In areas where corn borers are being caught in local traps, fields should be sprayed on a 7-day schedule for corn borer control. If corn borer trap catches increase to above 10 per night, a 5 to 7-day schedule may be needed. Since trap catches can increase quickly at this time of year, be sure to check local moth catches in your area by calling the Crop Pest Hotline (in state: 800-345-7544; out of state: 302-831-8851) or visiting our website at (http://ag.udel.edu/extension/IPM/traps/latestblt.html). We continue to find beet armyworms (BAW) so be sure to watch for feeding signs and apply treatments before significant webbing occurs. We can also find aphids in fields and spider mites in fields and populations of both can explode quickly. As a general guideline, treatment may be needed if you find one or more aphids per leaf and beneficial activity is low.
At this time of year, you will need to consider a treatment for both corn borer and corn earworms. Sprays are needed at the bud and pin stages on processing beans for corn borer control. An earworm spray will also be needed at the pin stage as populations have started to increase. As a reminder, Orthene (acephate) will not provide effective corn earworm control in processing snap beans. If Orthene is used for corn borer control you will need to combine it with a corn earworm material. You will need to check our website for the most recent trap catches to help decide on the spray interval between the pin stage and harvest for processing snap beans (http://ag.udel.edu/extension/IPM/traps/latestblt.html and http://ag.udel.edu/extension/IPM/thresh/snapbeanecbthresh.html). Once pins are present on fresh market snap beans, a 7 day schedule should be maintained for corn borer and corn earworm control.
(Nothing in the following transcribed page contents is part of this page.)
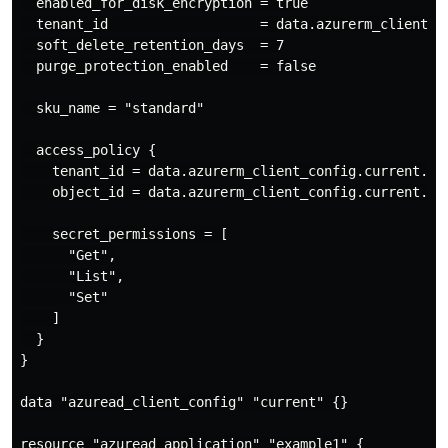
  enabled_for_disk_encryption = true

  tenant_id                   = data.azurerm_client_co
  soft_delete_retention_days  = 7

  purge_protection_enabled    = false

  sku_name = "standard"

  access_policy {

    tenant_id = data.azurerm_client_config.current.ten
    object_id = data.azurerm_client_config.current.obj
    secret_permissions = [

      "Get",

      "List",

      "Set"

    ]

  }

}

data "azuread_client_config" "current" {}

resource "azuread_application" "example1" {
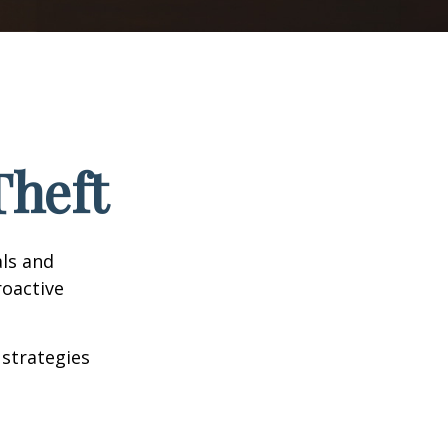
Theft
als and
roactive
 strategies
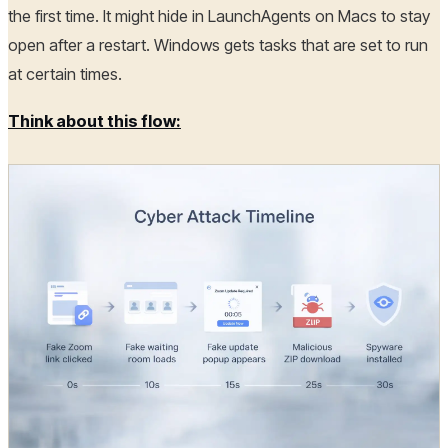
the first time. It might hide in LaunchAgents on Macs to stay
open after a restart. Windows gets tasks that are set to run
at certain times.
Think about this flow:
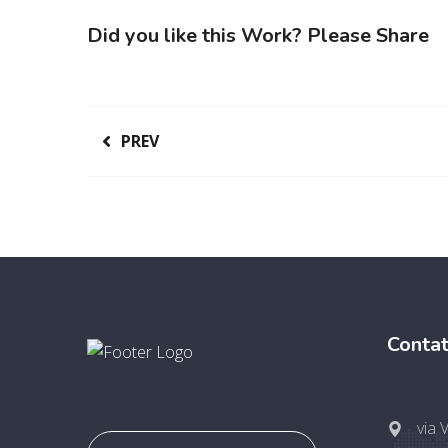
Did you like this Work? Please Share
PREV
Contat
via 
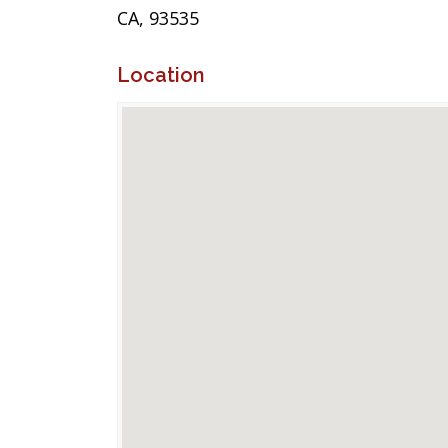
CA, 93535
Location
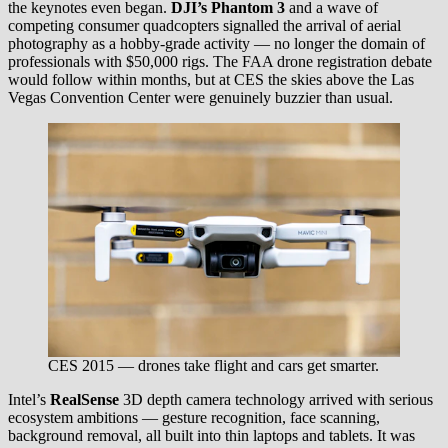
the keynotes even began.
DJI’s Phantom 3
and a wave of
competing consumer quadcopters signalled the arrival of aerial
photography as a hobby-grade activity — no longer the domain of
professionals with $50,000 rigs. The FAA drone registration debate
would follow within months, but at CES the skies above the Las
Vegas Convention Center were genuinely buzzier than usual.
CES 2015 — drones take flight and cars get smarter.
Intel’s
RealSense
3D depth camera technology arrived with serious
ecosystem ambitions — gesture recognition, face scanning,
background removal, all built into thin laptops and tablets. It was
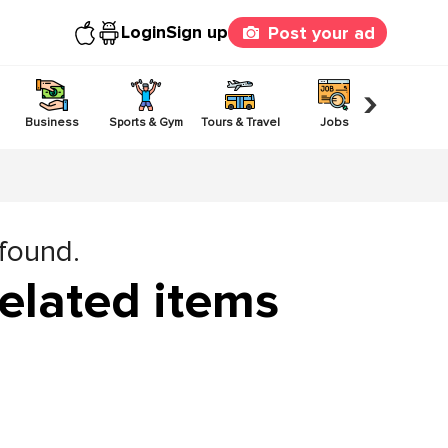
Login
Sign up
Post your ad
›
Business
Sports & Gym
Tours & Travel
Jobs
Others
 found.
elated items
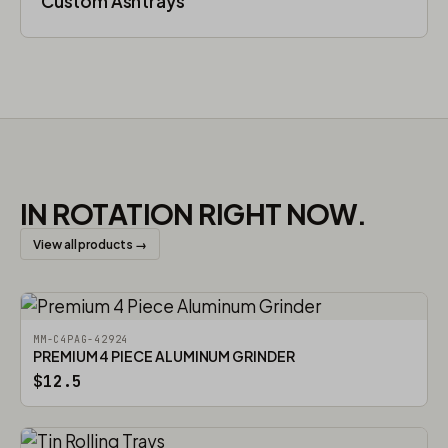
Custom Ashtrays
IN ROTATION RIGHT NOW.
View all products →
MM-C4PAG-42924
PREMIUM 4 PIECE ALUMINUM GRINDER
$12.5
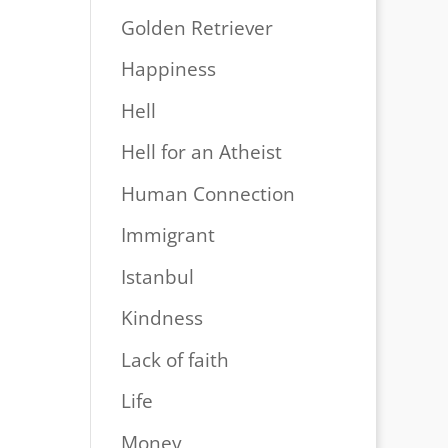
Golden Retriever
Happiness
Hell
Hell for an Atheist
Human Connection
Immigrant
Istanbul
Kindness
Lack of faith
Life
Money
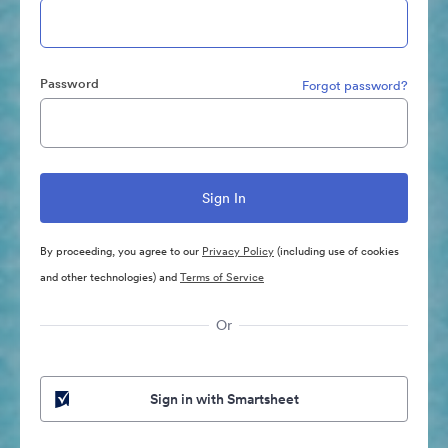
Password
Forgot password?
By proceeding, you agree to our
Privacy Policy
(including use of cookies
and other technologies) and
Terms of Service
Or
Sign in with Smartsheet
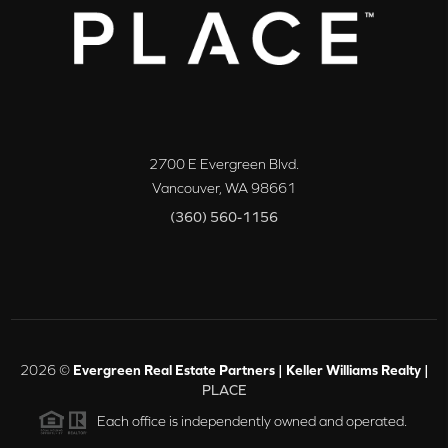
2700 E Evergreen Blvd.
Vancouver
,
WA
98661
(360) 560-1156
2026
©
Evergreen Real Estate Partners | Keller Williams Realty |
PLACE
Each office is independently owned and operated.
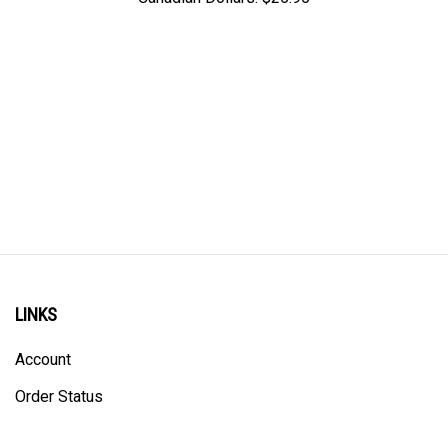
LINKS
Account
Order Status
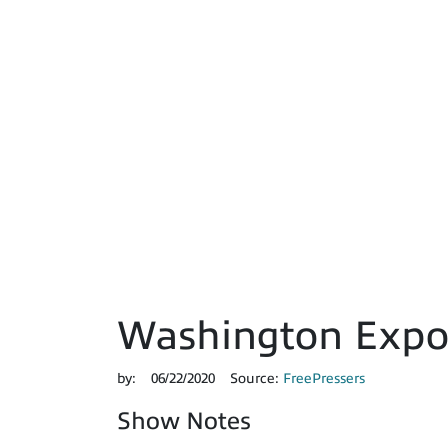
Washington Expos
by:
06/22/2020
Source:
FreePressers
Show Notes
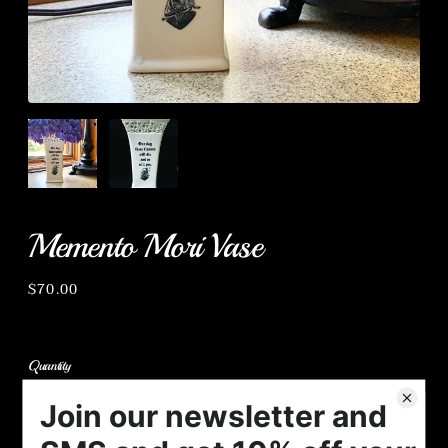
Memento Mori Vase
Regular
$70.00
price
Quantity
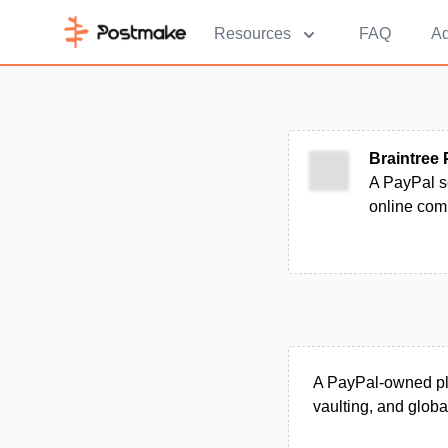
Resources
FAQ
Ad
Braintree
A PayPal se
online com
A PayPal-owned pla
vaulting, and globa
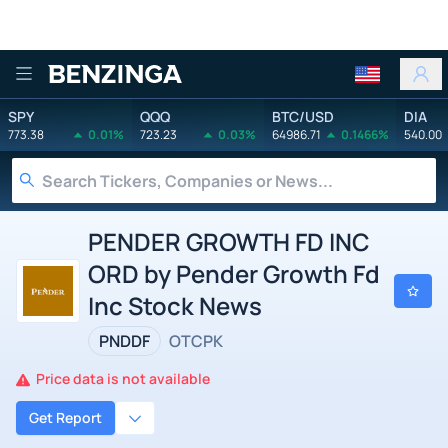
Benzinga
SPY
QQQ
BTC/USD
DIA
773.38
0.01%
723.23
0.03%
64986.71
0.1466%
540.00
PENDER GROWTH FD INC
ORD by Pender Growth Fd
Inc Stock News
PNDDF
OTCPK
Price data is not available
Get Report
The first “silk sprays” will be needed as soon as ear shanks are visible. Be sure to check both blacklight and pheromone trap catches for silk spray schedules since the spray schedules can quickly change. Trap catches are generally updated on Tuesday and Friday mornings (http://ag.udel.edu/extension/IPM/traps/latestblt.html and http://ag.udel.edu/extension/IPM/thresh/silkspraythresh.html). You can also call the Crop Pest Hotline (in state: 800-345-7544; out of state: 302-831-8851). Fall armyworm populations are staring to increase in late planted corn. A whorl stage treatment should be considered for fall armyworm when 12-15% of the plants are infested. Since fall armyworm feed deep in the whorls, sprays should be directed into the whorls and multiple applications are often needed to achieve control. Be sure to check all labels for days to harvest and maximum amount allowed per acre.